* [Action item]: If a line of the entries below includes the word "using", it counts; state the total and nothing further.

--- Material for this task Enclosed Below ---

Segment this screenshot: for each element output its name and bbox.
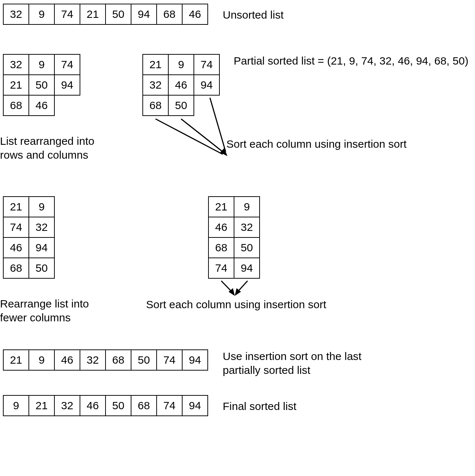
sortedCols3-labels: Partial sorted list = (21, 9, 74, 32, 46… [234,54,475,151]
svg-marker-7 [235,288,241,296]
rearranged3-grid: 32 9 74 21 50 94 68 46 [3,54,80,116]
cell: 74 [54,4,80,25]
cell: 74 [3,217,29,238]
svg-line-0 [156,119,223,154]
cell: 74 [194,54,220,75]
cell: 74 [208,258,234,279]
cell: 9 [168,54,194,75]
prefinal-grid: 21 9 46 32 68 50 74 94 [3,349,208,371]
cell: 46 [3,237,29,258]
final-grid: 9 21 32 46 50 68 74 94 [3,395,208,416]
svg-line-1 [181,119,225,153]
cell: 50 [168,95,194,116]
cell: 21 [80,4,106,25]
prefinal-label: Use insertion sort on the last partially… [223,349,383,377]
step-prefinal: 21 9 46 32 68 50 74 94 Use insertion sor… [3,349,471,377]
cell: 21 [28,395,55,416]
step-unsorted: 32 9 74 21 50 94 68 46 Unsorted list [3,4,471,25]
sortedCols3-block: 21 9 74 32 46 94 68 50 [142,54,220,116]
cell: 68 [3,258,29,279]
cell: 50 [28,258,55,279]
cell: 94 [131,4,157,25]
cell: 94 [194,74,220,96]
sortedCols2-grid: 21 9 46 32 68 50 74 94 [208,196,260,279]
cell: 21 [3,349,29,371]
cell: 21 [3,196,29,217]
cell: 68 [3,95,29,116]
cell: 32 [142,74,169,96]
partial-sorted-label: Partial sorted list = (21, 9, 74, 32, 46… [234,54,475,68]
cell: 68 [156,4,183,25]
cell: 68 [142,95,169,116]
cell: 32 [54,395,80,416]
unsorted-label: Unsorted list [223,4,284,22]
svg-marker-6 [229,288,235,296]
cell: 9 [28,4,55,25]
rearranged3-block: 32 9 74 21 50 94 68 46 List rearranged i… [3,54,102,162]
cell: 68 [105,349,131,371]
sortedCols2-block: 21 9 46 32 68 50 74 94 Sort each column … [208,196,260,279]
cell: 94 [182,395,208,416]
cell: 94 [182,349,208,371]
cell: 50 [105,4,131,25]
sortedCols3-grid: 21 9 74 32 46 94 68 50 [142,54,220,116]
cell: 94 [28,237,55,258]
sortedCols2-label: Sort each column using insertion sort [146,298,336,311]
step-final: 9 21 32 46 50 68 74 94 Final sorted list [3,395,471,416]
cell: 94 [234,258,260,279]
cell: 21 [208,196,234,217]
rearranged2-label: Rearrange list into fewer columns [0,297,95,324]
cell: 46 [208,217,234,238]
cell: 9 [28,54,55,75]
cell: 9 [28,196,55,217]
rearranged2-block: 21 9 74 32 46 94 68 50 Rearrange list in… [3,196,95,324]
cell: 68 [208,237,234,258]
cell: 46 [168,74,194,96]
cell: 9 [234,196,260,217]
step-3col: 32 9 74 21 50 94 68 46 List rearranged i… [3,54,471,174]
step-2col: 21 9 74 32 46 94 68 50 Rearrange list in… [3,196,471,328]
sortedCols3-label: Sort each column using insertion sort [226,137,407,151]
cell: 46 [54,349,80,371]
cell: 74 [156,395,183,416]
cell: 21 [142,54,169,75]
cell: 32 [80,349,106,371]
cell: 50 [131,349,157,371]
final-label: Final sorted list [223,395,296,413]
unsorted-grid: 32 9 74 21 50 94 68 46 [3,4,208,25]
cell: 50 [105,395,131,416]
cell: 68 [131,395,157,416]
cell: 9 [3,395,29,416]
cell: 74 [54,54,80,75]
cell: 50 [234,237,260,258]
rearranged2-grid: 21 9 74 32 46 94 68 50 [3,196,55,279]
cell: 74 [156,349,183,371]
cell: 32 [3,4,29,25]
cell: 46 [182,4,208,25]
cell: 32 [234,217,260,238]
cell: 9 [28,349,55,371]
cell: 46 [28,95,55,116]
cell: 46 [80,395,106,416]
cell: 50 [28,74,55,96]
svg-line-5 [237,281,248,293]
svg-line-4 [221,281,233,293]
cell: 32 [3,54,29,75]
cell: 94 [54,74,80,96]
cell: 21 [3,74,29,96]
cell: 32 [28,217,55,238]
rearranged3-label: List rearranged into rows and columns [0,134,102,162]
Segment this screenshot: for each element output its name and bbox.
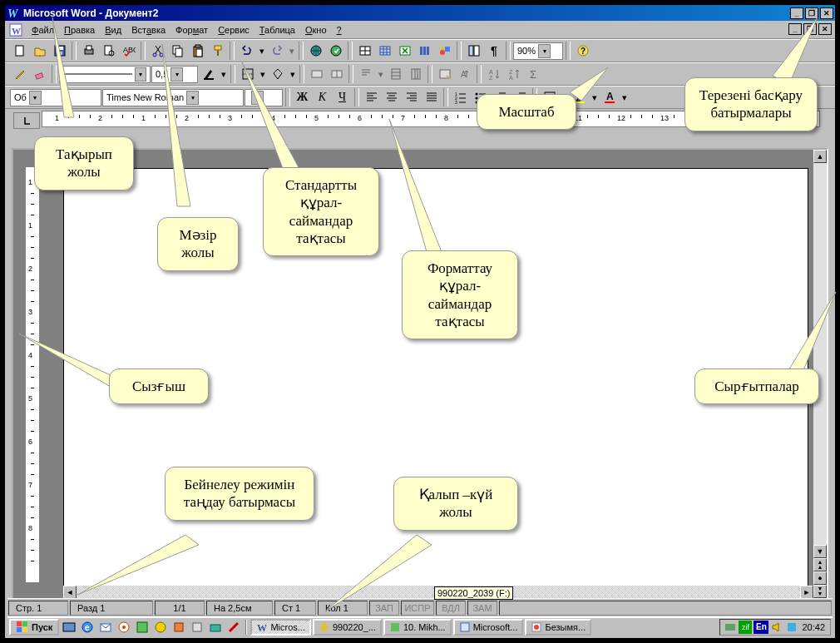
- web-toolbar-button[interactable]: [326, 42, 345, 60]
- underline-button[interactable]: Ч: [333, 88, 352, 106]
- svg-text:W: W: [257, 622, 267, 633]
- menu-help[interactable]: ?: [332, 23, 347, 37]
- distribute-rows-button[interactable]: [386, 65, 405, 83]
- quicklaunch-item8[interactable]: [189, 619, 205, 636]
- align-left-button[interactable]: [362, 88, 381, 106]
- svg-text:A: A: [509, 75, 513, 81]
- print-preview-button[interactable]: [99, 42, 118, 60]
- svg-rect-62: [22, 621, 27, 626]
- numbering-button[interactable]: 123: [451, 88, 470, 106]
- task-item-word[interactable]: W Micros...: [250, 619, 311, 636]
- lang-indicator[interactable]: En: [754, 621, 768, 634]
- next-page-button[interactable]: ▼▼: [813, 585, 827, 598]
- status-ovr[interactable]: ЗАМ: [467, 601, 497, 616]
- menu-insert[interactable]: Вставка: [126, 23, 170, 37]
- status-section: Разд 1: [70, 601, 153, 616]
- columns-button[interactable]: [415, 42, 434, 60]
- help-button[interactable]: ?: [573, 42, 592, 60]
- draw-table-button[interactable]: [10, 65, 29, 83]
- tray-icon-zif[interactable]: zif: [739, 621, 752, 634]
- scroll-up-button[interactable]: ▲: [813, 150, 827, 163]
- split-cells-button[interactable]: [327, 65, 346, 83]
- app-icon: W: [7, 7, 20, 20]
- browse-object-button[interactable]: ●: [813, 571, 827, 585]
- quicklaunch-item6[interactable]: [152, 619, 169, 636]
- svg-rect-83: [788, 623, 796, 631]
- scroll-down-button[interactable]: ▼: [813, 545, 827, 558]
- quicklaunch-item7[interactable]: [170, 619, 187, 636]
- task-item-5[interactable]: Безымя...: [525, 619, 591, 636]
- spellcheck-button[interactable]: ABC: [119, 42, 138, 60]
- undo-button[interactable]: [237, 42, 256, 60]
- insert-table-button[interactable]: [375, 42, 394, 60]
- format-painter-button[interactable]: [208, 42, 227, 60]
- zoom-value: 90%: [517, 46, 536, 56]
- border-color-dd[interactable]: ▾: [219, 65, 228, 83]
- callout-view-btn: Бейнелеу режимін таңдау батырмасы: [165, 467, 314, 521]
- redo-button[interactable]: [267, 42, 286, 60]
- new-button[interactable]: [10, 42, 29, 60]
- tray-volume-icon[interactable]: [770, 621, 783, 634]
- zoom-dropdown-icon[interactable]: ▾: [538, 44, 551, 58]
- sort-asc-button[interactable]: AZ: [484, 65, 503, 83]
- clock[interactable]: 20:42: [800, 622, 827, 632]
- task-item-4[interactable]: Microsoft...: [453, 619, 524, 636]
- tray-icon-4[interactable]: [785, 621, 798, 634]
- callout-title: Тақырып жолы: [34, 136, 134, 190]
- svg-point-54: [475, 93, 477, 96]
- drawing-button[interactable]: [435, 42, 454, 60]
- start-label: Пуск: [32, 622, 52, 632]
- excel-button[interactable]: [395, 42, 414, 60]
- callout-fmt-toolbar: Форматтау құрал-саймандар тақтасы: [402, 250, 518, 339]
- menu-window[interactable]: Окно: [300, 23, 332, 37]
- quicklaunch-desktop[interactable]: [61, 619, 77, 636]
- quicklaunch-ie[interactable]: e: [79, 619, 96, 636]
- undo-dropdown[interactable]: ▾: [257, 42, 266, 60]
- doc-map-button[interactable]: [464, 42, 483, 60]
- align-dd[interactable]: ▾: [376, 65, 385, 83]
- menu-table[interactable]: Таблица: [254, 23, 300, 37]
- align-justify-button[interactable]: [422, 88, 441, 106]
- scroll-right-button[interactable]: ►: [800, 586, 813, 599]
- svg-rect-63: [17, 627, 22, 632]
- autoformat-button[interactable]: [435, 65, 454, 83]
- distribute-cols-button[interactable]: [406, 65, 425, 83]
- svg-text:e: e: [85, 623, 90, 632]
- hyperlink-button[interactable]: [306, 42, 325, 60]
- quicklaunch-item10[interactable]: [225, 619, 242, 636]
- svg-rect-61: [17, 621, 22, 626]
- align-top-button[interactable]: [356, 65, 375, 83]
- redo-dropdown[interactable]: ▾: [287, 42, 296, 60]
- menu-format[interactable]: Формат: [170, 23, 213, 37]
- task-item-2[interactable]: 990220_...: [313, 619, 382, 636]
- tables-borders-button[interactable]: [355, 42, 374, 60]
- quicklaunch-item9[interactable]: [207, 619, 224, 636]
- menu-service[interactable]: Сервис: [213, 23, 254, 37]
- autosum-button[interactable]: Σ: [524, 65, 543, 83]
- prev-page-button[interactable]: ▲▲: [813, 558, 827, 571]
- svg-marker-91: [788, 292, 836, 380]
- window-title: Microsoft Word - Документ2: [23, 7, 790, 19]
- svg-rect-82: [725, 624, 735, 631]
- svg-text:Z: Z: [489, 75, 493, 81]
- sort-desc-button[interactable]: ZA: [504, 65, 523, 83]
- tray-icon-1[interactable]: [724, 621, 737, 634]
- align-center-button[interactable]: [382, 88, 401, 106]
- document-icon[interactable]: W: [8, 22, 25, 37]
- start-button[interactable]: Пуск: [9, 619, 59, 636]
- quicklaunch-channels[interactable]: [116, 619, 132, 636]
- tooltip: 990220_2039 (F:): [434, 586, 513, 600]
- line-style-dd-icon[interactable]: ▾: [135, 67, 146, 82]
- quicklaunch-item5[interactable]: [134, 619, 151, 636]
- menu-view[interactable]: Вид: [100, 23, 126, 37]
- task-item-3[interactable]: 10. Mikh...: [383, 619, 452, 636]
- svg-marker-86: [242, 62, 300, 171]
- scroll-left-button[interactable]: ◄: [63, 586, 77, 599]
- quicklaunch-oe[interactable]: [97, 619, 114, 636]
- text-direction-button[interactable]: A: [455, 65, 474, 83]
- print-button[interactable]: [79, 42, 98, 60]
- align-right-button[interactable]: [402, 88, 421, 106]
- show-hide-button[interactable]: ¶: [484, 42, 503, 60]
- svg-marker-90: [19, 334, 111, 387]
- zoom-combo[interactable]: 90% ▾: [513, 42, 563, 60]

--- End of Enclosed Material for this task ---

* [Answer space]: 2